**YOUR ASSIGNMENT:** Transcribe only the lines of the listing below from the one holding "стоимость доставки (871, 1878)" through the one holding "Типы Ароматизаторов (556, 37)", inclusive, without any change.

**EXCERPTED DATA:**
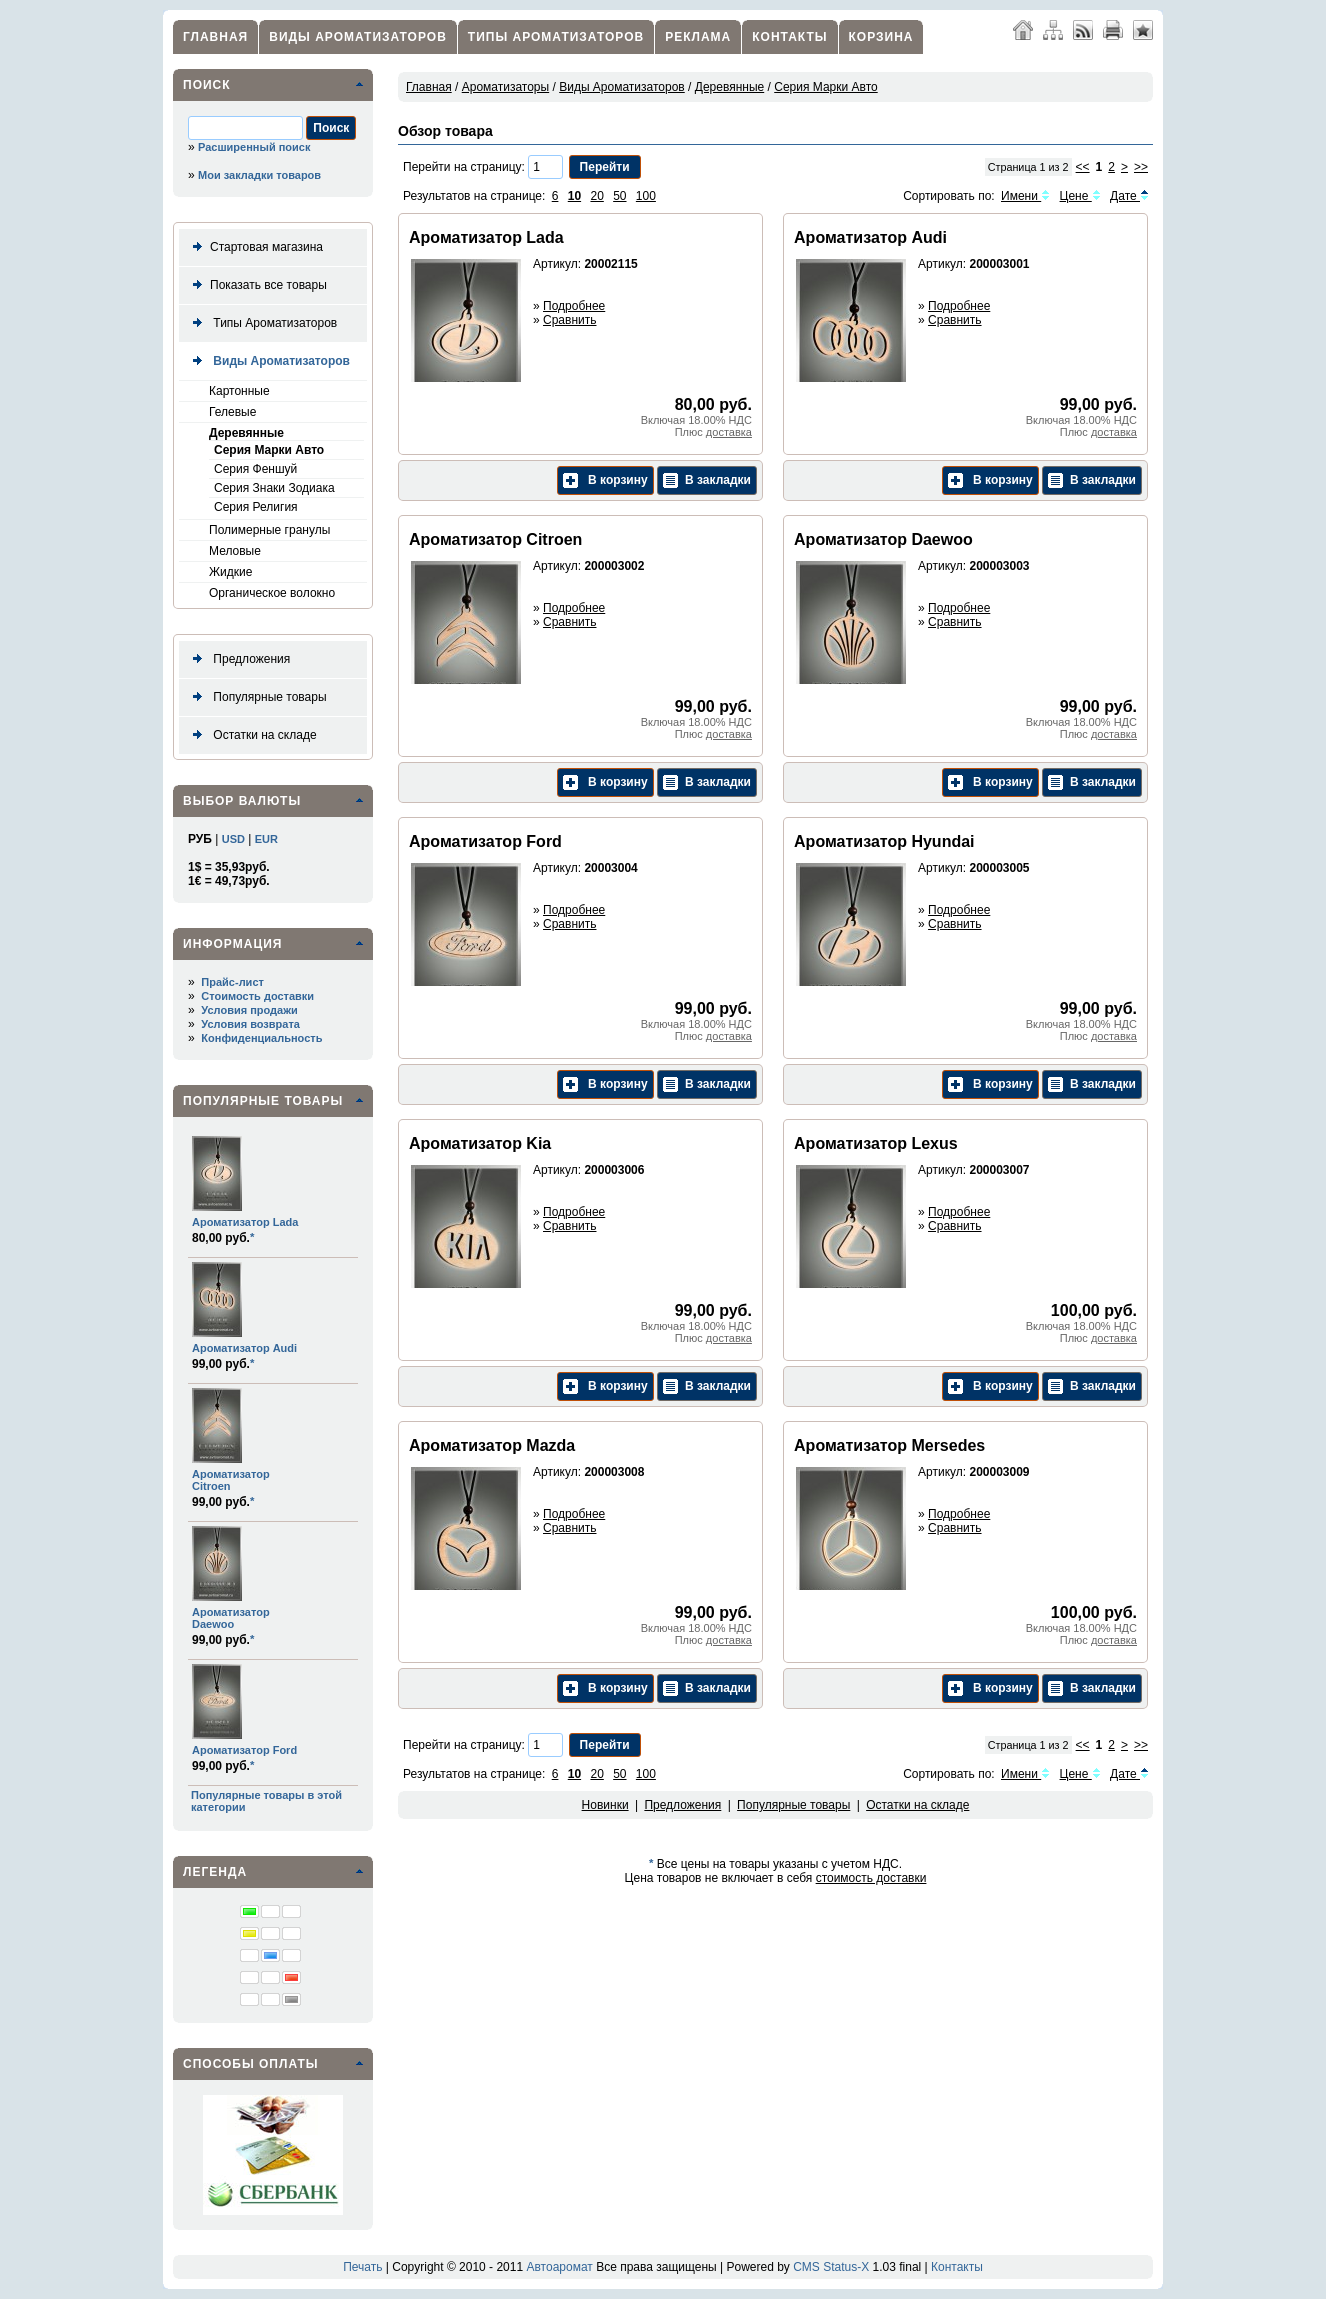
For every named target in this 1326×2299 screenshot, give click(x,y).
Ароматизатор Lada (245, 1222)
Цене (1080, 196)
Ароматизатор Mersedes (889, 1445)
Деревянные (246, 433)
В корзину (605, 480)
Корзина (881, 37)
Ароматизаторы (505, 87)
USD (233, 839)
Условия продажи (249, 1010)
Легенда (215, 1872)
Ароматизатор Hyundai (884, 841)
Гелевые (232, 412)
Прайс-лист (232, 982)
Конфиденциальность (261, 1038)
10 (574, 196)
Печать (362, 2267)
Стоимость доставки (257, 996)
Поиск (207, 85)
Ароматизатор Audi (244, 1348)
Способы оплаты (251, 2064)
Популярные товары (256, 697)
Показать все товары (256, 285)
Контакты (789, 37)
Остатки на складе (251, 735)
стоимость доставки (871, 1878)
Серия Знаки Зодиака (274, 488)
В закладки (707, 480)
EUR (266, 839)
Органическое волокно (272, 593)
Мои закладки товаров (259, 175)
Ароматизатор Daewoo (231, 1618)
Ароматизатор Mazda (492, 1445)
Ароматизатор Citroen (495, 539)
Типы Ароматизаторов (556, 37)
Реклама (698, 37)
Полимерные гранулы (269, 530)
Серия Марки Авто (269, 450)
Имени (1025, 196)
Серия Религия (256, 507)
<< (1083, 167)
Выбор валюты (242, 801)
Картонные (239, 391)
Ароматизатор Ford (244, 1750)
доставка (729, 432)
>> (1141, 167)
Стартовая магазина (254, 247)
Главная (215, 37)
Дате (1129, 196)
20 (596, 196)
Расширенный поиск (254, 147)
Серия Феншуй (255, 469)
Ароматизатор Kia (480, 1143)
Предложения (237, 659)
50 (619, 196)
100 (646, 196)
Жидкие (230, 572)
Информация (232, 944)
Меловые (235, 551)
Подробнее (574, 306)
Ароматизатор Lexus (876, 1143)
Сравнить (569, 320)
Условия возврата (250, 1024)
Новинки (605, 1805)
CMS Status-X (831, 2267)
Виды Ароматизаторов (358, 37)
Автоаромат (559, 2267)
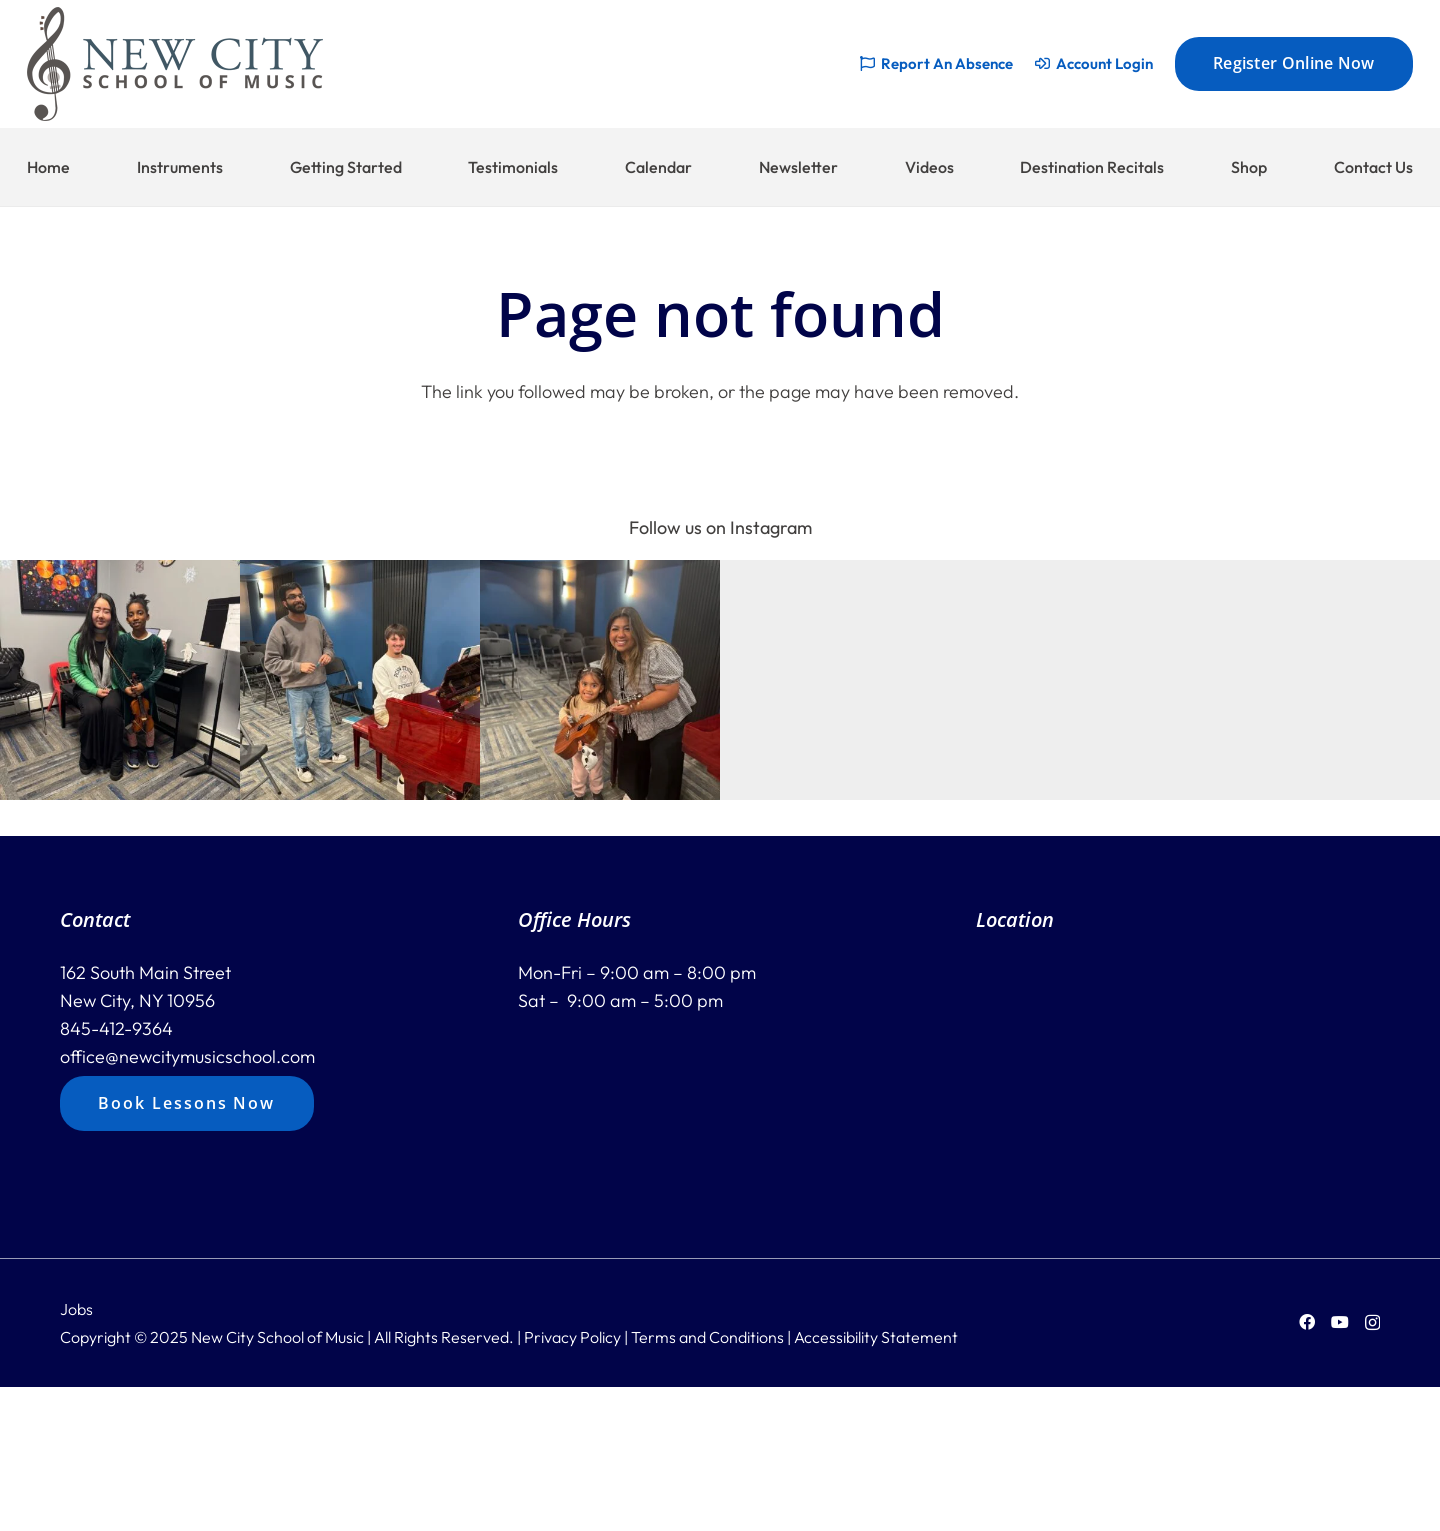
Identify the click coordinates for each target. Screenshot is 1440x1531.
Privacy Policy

**OUTPUT FOR THIS TASK:**
стоимость доставки (871, 1878)
Серия Знаки Зодиака (274, 488)
В закладки (707, 480)
EUR (266, 839)
Органическое волокно (272, 593)
Мои закладки товаров (259, 175)
Ароматизатор Daewoo (231, 1618)
Ароматизатор Mazda (492, 1445)
Ароматизатор Citroen (495, 539)
Типы Ароматизаторов (556, 37)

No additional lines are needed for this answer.